With the development of ENSO-related theories, observing systems and numerical models, there has been encouraging progress in our understanding and prediction of ENSO (Wang and Picaut 2004; Wang and Fiedler 2006), and generally it is skillfully predictable with a 1-year lead time in hindcast experiments (Chen and Cane 2008; Jin et al. 2008). However, considerable uncertainties still exist in realistic ENSO predictions; in particular, the influence of the so-called “spring predictability barrier” (SPB) for El Niño (Latif et al. 1994, 1998; Kirtman et al. 2002; Luo et al. 2005, 2008; Jin et al. 2008). This barrier manifests as a sharp drop-off in the monthly persistence of observed oceanic and atmospheric index associated with ENSO across boreal spring, and in numerical prediction models it appears as a sudden decrease (or increase) of the anomaly correlation coefficient (ACC) (or RMSE: root-mean-square error), regardless of the starting month (Webster and Yang 1992; Webster 1995; Torrence and Webster 1998; Luo et al. 2008). From the perspective of error growth, a “significant SPB” refers to the phenomenon that ENSO forecasting has a large prediction error; and in particular, a prominent error growth occurs during boreal spring when the prediction is made before and throughout that spring (Mu et al. 2007a, b; Duan et al. 2009; Duan and Wei 2012).

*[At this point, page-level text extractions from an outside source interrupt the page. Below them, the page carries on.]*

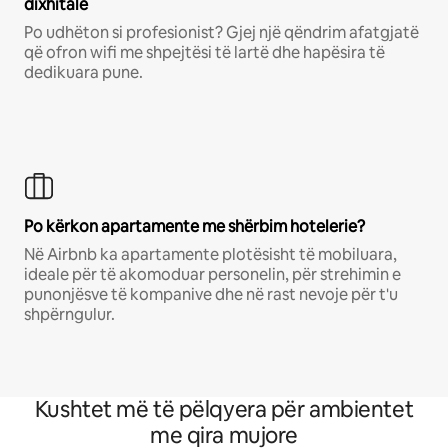
dixhitalë
Po udhëton si profesionist? Gjej një qëndrim afatgjatë
që ofron wifi me shpejtësi të lartë dhe hapësira të
dedikuara pune.
Po kërkon apartamente me shërbim hotelerie?
Në Airbnb ka apartamente plotësisht të mobiluara,
ideale për të akomoduar personelin, për strehimin e
punonjësve të kompanive dhe në rast nevoje për t'u
shpërngulur.
Kushtet më të pëlqyera për ambientet
me qira mujore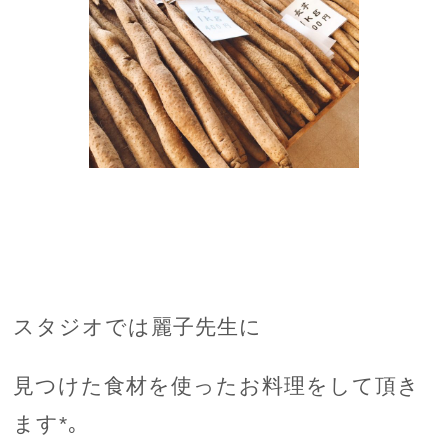
スタジオでは麗子先生に
見つけた食材を使ったお料理をして頂き
ます*｡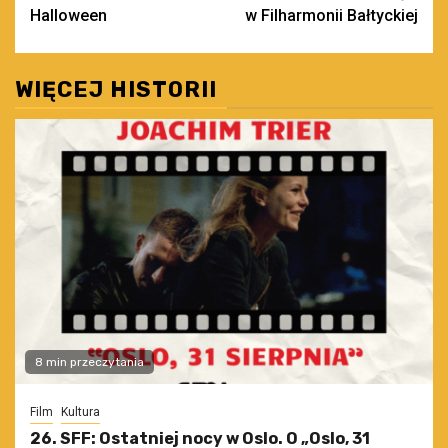
wpisy
Halloween
w Filharmonii Bałtyckiej
WIĘCEJ HISTORII
8 min przeczytania
Film
Kultura
26. SFF: Ostatniej nocy w Oslo. O „Oslo, 31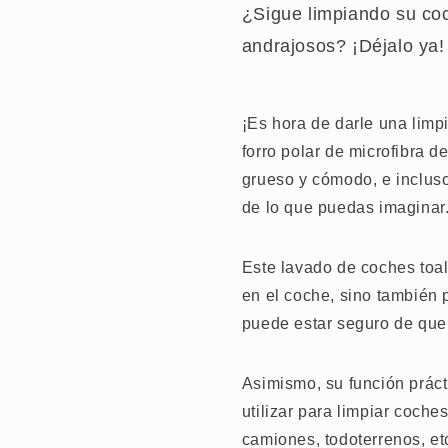
¿Sigue limpiando su coc
andrajosos? ¡Déjalo ya!
¡Es hora de darle una limp
forro polar de microfibra d
grueso y cómodo, e inclus
de lo que puedas imaginar
Este lavado de coches toal
en el coche, sino también 
puede estar seguro de que 
Asimismo, su función práct
utilizar para limpiar coch
camiones, todoterrenos, etc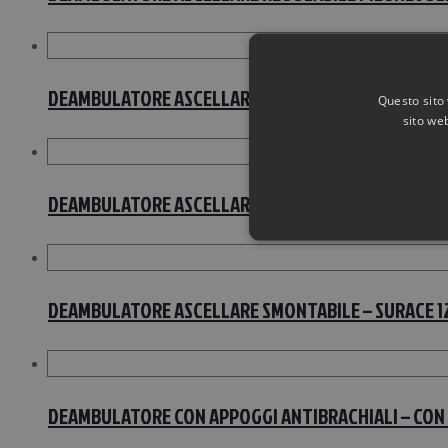
DEAMBULATORE ASCELLARE SMONTABILE – CON FRENI 
Questo sito 
sito web
DEAMBULATORE ASCELLARE SMONTABILE – FRENI – Su
DEAMBULATORE ASCELLARE SMONTABILE – SURACE 12
DEAMBULATORE CON APPOGGI ANTIBRACHIALI – CON F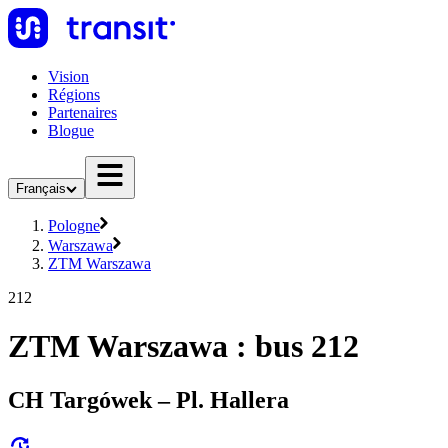
Vision
Régions
Partenaires
Blogue
Français
Pologne
Warszawa
ZTM Warszawa
212
ZTM Warszawa : bus 212
CH Targówek – Pl. Hallera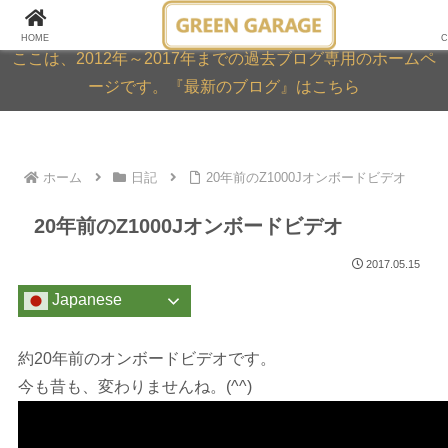
GREEN GARAGE ARCHIVE
HOME
C
ここは、2012年～2017年までの過去ブログ専用のホームペ
ージです。『最新のブログ』はこちら
ホーム
日記
20年前のZ1000Jオンボードビデオ
20年前のZ1000Jオンボードビデオ
2017.05.15
Japanese
約20年前のオンボードビデオです。
今も昔も、変わりませんね。(^^)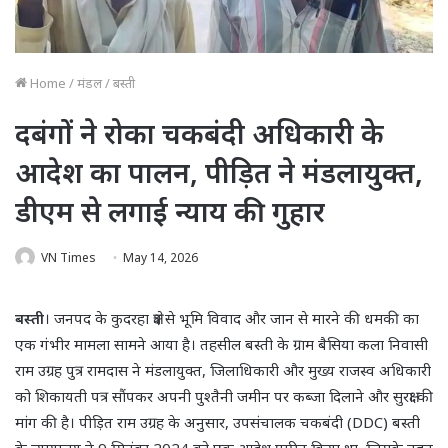
Home
/
मंडल
/
बस्ती
दबंगों ने रोका चकबंदी अधिकारी के
आदेश का पालन, पीड़ित ने मंडलायुक्त,
डीएम से लगाई न्याय की गुहार
VN Times
May 14, 2026
बस्ती
। जनपद के कुदरहा क्षेत्र से भूमि विवाद और जान से मारने की धमकी का
एक गंभीर मामला सामने आया है। तहसील बस्ती के ग्राम बैसिया कला निवासी
राम उग्रह पुत्र रामदास ने मंडलायुक्त, जिलाधिकारी और मुख्य राजस्व अधिकारी
को शिकायती पत्र सौंपकर अपनी पुश्तैनी जमीन पर कब्जा दिलाने और सुरक्षा की
मांग की है। पीड़ित राम उग्रह के अनुसार, उपसंचालक चकबंदी (DDC) बस्ती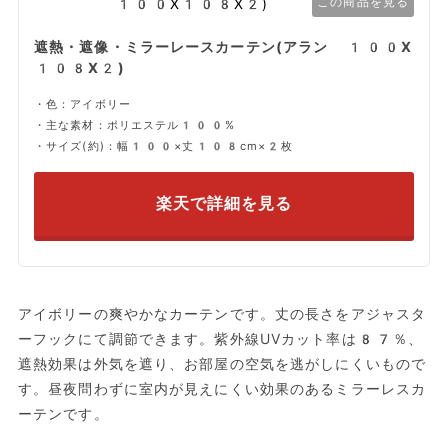
この商品を見る
遮熱・遮像・ミラーレースカーテン(アラン 100X
108X2)
・色：アイボリー
・主な素材：ポリエステル100%
・サイズ(約)：幅100×丈108cm×2枚
楽天で詳細を見る
アイボリーの爽やかなカーテンです。丈の長さをアジャスタ
ーフックにて調節できます。紫外線UVカット率は87％、
遮熱効果は外気を遮り、お部屋の空気を逃がしにくいもので
す。昼夜問わずに室内が見えにくい効果のあるミラーレスカ
ーテンです。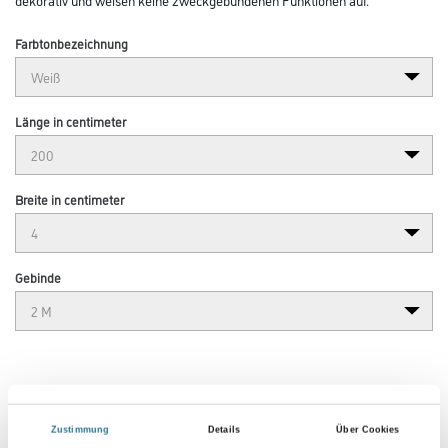
Farbtonbezeichnung
Länge in centimeter
Breite in centimeter
Gebinde
Umrechnungsfaktoren
Zustimmung
Details
Über Cookies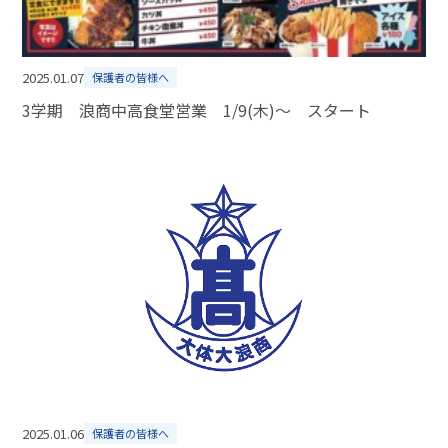
2025.01.07
保護者の皆様へ
3学期 浪商中高食堂営業 1/9(木)～ スタート
2025.01.06
保護者の皆様へ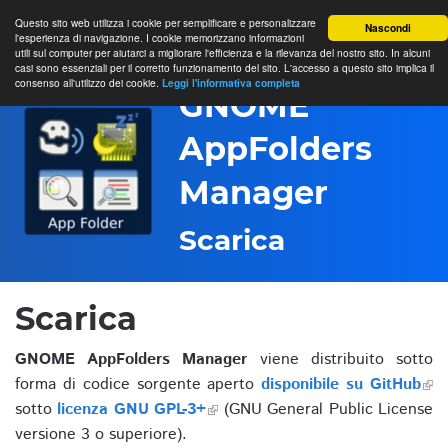
Questo sito web utilizza i cookie per semplificare e personalizzare
Nascondi
l'esperienza di navigazione. I cookie memorizzano informazioni
utili sul computer per aiutarci a migliorare l'efficienza e la rilevanza del nostro sito. In alcuni
casi sono essenziali per il corretto funzionamento del sito. L'accesso a questo sito implica il
consenso all'utilizzo dei cookie.
Leggi l'informativa completa
GNOME
AppFolders
Manager
Scarica
Scarica
GNOME AppFolders Manager
viene distribuito sotto
forma di codice sorgente aperto
disponibile su GitHub
sotto
licenza GNU GPL-3+
(GNU General Public License
versione 3 o superiore).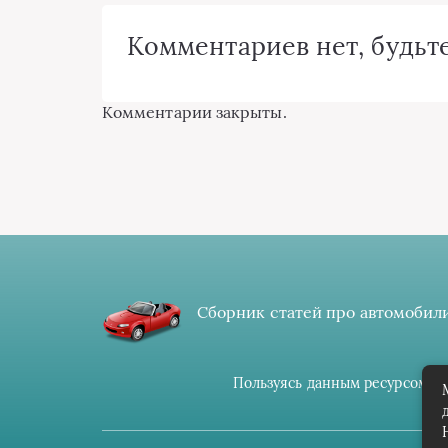
Комментариев нет, будьте
Комментарии закрыты.
Сборник статей про автомобили
Пользуясь данным ресурсом вы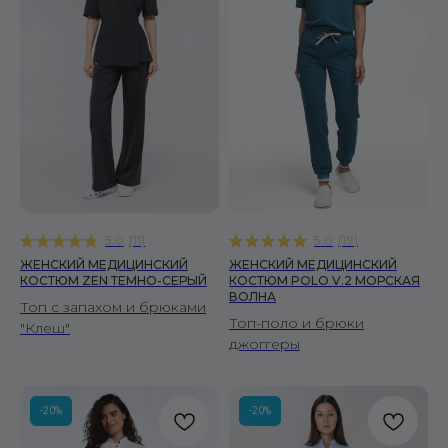
Читать политику конфиденциальности
подробнее
5.0
(
11
)
5.0
(
19
)
ЖЕНСКИЙ МЕДИЦИНСКИЙ
ЖЕНСКИЙ МЕДИЦИНСКИЙ
КОСТЮМ ZEN ТЕМНО-СЕРЫЙ
КОСТЮМ POLO V.2 МОРСКАЯ
ВОЛНА
Топ с запахом и брюками
Топ-поло и брюки
"Клеш"
джоггеры
-20%
-20%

Agreement regarding the cause of the SPB has yet to be reached, although considerable efforts have been made in studying this phenomenon. Some studies argue that the SPB is an intrinsic characteristic of ENSO forecasting. Because the signal-to-noise ratio for SST tends to be lowest in spring, even additional observations cannot change the fact of the low signal in spring (Xue et al. 1994; Samelson and Tziperman 2001). Others, meanwhile, believe that the SPB arises from the growth of initial errors. Chen et al. (1995, 2004) suggest that ENSO predictions depend more on the initial conditions than on unpredictable noise, and hence the predictability of ENSO across spring can be greatly enhanced through improving the initialization. Moore and Kleeman (1996) investigated the season-dependent evolutions of initial errors related to SPB by using the linear singular vector (LSV) method, and Xue et al. (1997a, b) also applied LSV to ENSO predictability studies.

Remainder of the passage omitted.